Go through the records below and tally the lines that include "function". Answer with the number only.

* * * *

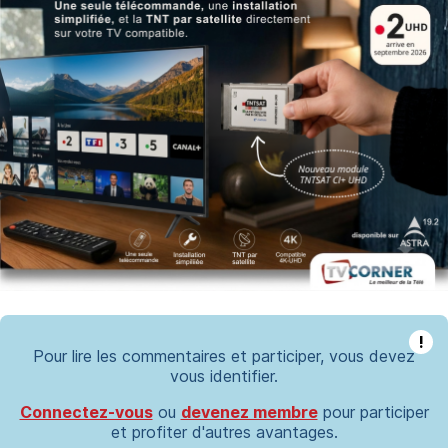
!
Pour lire les commentaires et participer, vous devez
vous identifier.
Connectez-vous
ou
devenez membre
pour participer
et profiter d'autres avantages.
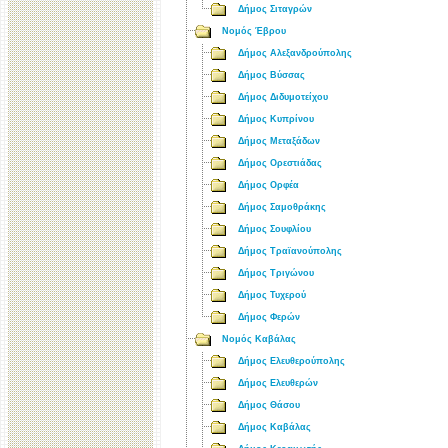
Δήμος Σιταγρών
Νομός Έβρου
Δήμος Αλεξανδρούπολης
Δήμος Βύσσας
Δήμος Διδυμοτείχου
Δήμος Κυπρίνου
Δήμος Μεταξάδων
Δήμος Ορεστιάδας
Δήμος Ορφέα
Δήμος Σαμοθράκης
Δήμος Σουφλίου
Δήμος Τραϊανούπολης
Δήμος Τριγώνου
Δήμος Τυχερού
Δήμος Φερών
Νομός Καβάλας
Δήμος Ελευθερούπολης
Δήμος Ελευθερών
Δήμος Θάσου
Δήμος Καβάλας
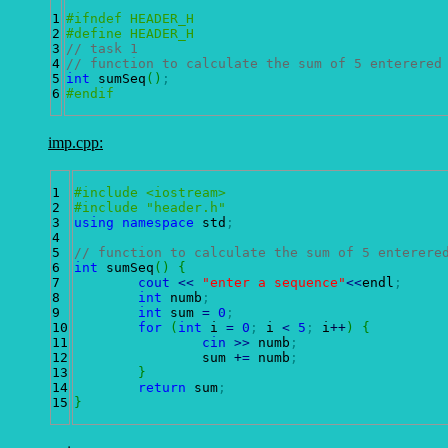
1

#ifndef HEADER_H
2

#define HEADER_H
3

// task 1
4

// function to calculate the sum of 5 enterered
5

int
 sumSeq
(
)
;
#endif
imp.cpp:
1

#include <iostream>
2

#include "header.h"
3

using
namespace
 std
;
4

5

// function to calculate the sum of 5 enterere
6

int
 sumSeq
(
)
{
7

cout
<<
"enter a sequence"
<<
endl
;
8

int
 numb
;
9

int
 sum 
=
0
;
10

for
(
int
 i 
=
0
;
 i 
<
5
;
 i
++
)
{
11

cin
>>
 numb
;
12

		sum 
+
=
 numb
;
13

}
14

return
 sum
;
}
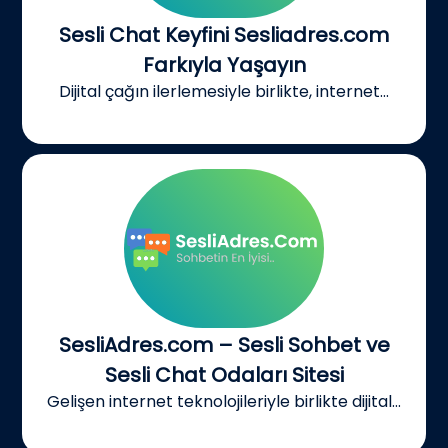
Sesli Chat Keyfini Sesliadres.com
Farkıyla Yaşayın
Dijital çağın ilerlemesiyle birlikte, internet...
SesliAdres.com – Sesli Sohbet ve
Sesli Chat Odaları Sitesi
Gelişen internet teknolojileriyle birlikte dijital...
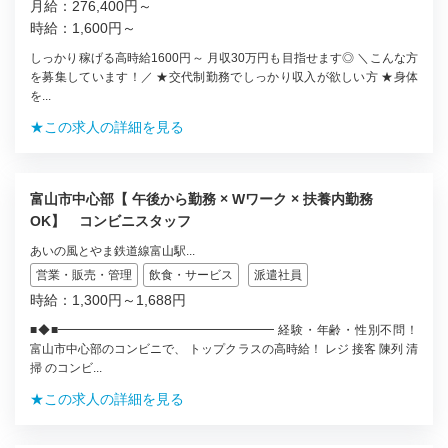
月給：276,400円～
時給：1,600円～
しっかり稼げる高時給1600円～ 月収30万円も目指せます◎ ＼こんな方
を募集しています！／ ★交代制勤務でしっかり収入が欲しい方 ★身体
を...
★この求人の詳細を見る
富山市中心部【 午後から勤務 × Wワーク × 扶養内勤務
OK】 コンビニスタッフ
あいの風とやま鉄道線富山駅...
営業・販売・管理
飲食・サービス
派遣社員
時給：1,300円～1,688円
■◆■━━━━━━━━━━━━━━━━━━ 経験・年齢・性別不問！
富山市中心部のコンビニで、 トップクラスの高時給！ レジ 接客 陳列 清
掃 のコンビ...
★この求人の詳細を見る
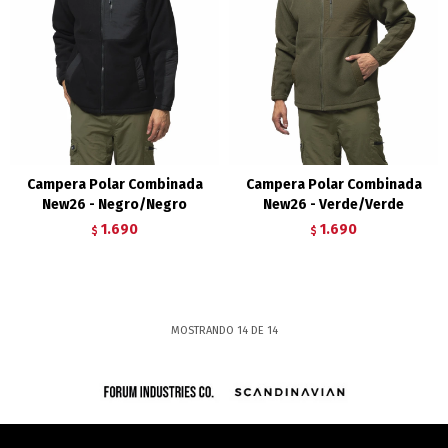
Campera Polar Combinada
Campera Polar Combinada
New26 - Negro/Negro
New26 - Verde/Verde
1.690
1.690
$
$
MOSTRANDO
14
DE
14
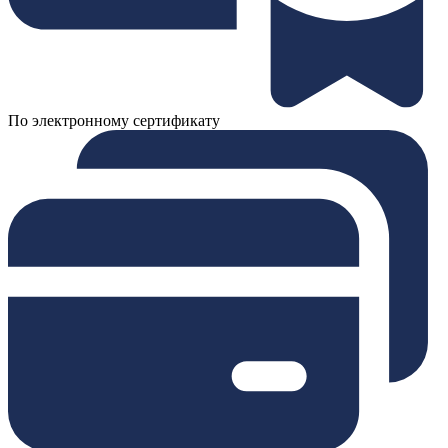
По электронному сертификату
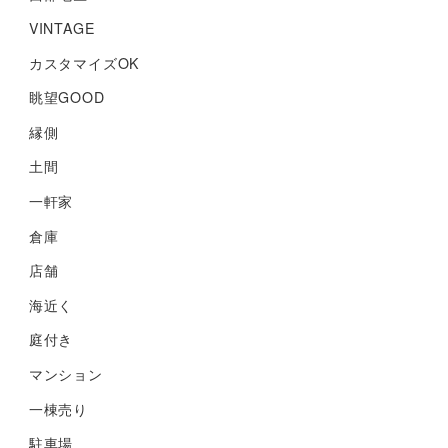
VINTAGE
カスタマイズOK
眺望GOOD
縁側
土間
一軒家
倉庫
店舗
海近く
庭付き
マンション
一棟売り
駐車場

* * * *

• RESPONSE BOX: 2